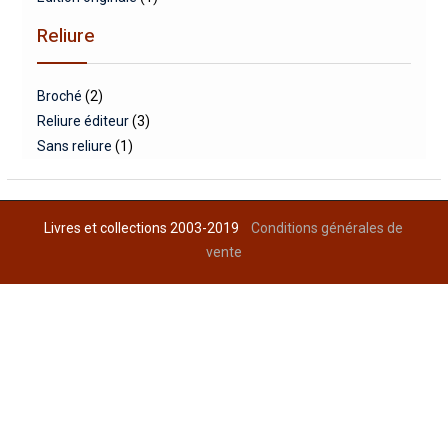
Reliure
Broché
(2)
Reliure éditeur
(3)
Sans reliure
(1)
Livres et collections 2003-2019
Conditions générales de
vente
====
* [WORK ORDER] Here the records must be restated exactly, minus any images.

* [ANSWER]
Reliure
Broché
(2)
Reliure éditeur
(3)
Sans reliure
(1)
Livres et collections 2003-2019
Conditions générales de
vente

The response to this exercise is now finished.